_WORK INSTRUCTION_
The answer must be every line of the data that holds the word "great".

_RECORDS TO PROCESS_

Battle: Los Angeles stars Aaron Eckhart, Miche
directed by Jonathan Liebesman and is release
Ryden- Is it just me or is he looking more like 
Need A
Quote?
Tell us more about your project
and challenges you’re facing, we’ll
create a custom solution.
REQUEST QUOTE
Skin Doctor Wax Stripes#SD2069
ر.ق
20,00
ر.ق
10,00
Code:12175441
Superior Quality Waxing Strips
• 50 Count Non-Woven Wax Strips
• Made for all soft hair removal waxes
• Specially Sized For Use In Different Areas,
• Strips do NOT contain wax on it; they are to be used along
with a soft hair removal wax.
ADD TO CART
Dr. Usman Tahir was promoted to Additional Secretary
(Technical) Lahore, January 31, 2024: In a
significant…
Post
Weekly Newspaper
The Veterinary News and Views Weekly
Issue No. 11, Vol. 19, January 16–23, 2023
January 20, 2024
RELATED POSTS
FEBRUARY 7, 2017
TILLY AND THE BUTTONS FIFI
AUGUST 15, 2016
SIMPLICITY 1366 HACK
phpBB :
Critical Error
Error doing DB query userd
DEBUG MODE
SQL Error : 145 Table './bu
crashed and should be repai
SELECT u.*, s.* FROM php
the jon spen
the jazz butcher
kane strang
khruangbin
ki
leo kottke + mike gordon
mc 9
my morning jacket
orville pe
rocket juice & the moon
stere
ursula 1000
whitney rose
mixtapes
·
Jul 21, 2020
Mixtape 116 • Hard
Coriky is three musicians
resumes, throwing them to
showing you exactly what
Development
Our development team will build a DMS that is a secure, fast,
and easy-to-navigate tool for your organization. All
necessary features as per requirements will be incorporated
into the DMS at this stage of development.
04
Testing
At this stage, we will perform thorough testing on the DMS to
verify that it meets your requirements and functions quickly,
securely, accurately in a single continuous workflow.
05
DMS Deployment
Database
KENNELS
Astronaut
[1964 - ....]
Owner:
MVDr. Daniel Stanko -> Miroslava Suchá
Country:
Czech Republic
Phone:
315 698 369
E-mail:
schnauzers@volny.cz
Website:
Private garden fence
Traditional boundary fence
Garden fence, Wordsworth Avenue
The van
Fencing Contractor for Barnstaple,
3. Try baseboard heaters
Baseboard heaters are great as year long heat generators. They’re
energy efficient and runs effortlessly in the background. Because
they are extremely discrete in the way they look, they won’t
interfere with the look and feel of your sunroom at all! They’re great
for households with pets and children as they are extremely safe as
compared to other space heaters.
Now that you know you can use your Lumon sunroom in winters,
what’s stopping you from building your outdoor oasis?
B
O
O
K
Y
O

_FINISHED EXERCISE_
Baseboard heaters are great as year long heat generators. They’re
interfere with the look and feel of your sunroom at all! They’re great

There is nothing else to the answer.